Nilainya mencapai Rp32 triliun. Anehnya, ada kredit jumbo dari BCA yang mengalir ke Salim grup sebesar Rp52 triliun.
Artinya, Salim Grup utang ke BCA sebesar Rp52 triliun.
"Patut diduga, polanya sama dengan BCA dan Mayapada. Kalau di BCA saat itu, kredit mengalir ke grup usaha Rp52 triliun, sedangkan Mayapada sekitar Rp23 triliunan," ungkapnya.
Ironisnya, lanjut Hardjuno, pemerintah menjual BCA ke Farallon dengan harga yang tak masuk akal murahnya.

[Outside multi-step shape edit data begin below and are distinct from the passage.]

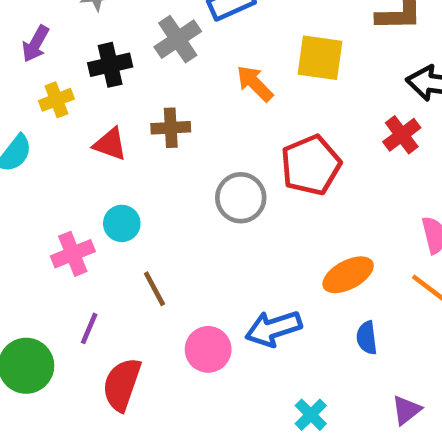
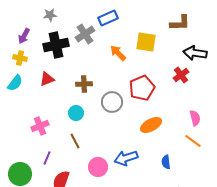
black cross: (110, 65) -> (56, 45), size x1.4
yellow cross: (56, 100) -> (20, 58), moved, turned 32
brown cross: (171, 128) -> (84, 84), moved
red triangle: (110, 144) -> (47, 79), moved, turned -42
cyan circle: (122, 223) -> (76, 113), moved
orange ellipse: (348, 275) -> (151, 125), moved

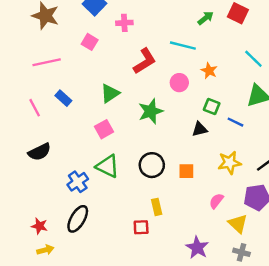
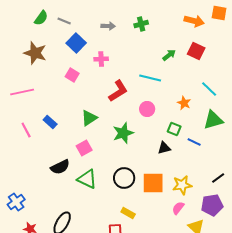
pink line: (47, 62) -> (22, 92), moved
orange star: (209, 71) -> (184, 103), moved
black semicircle: (39, 152) -> (60, 167), moved
yellow star: (230, 163) -> (182, 185), moved
orange square: (186, 171) -> (153, 183), size x1.6
blue cross: (78, 182) -> (16, 202), moved
yellow rectangle: (157, 207) -> (128, 213), turned -48

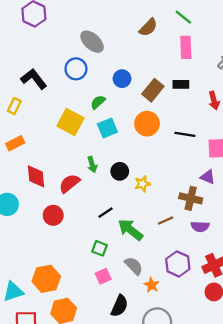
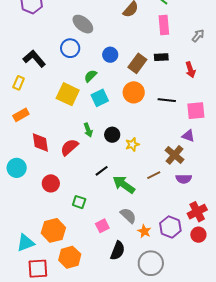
brown cross: (191, 198) -> (174, 155), turned 30
red circle: (53, 215) -> (51, 183), moved
green square: (100, 248) -> (79, 202), moved
purple hexagon: (178, 264) -> (170, 227), moved

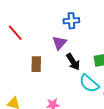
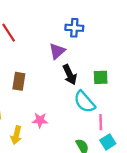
brown rectangle: (36, 64) -> (19, 81), moved

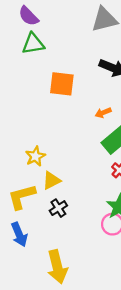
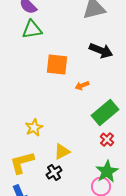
orange arrow: (103, 113) -> (82, 86), moved
yellow triangle: (51, 180) -> (62, 152), moved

Aset BCA Rp117 triliun, tapi dijual super obral 51% Â hanya Rp5 triliun. Bisa jadi pemilik lama masuk lagi ke bank tersebut.
"Siapa yang bisa menjamin, perusahaan yang kecipratan kredit jumbo itu, tidak terafiliasi dengan Mayapada. Atau kalau nanti bangkrut diambil alih pemerintah, kemudian dijual lagi, pemilik lama juga yang punya. Lewat perusahaan cangkang . Ini sangat tidak adil. Makanya kami mendukung OJK menggandeng aparat penegak hukum untuk membongkar kredit bermasalah di Bank Mayapada," beber Hardjuno.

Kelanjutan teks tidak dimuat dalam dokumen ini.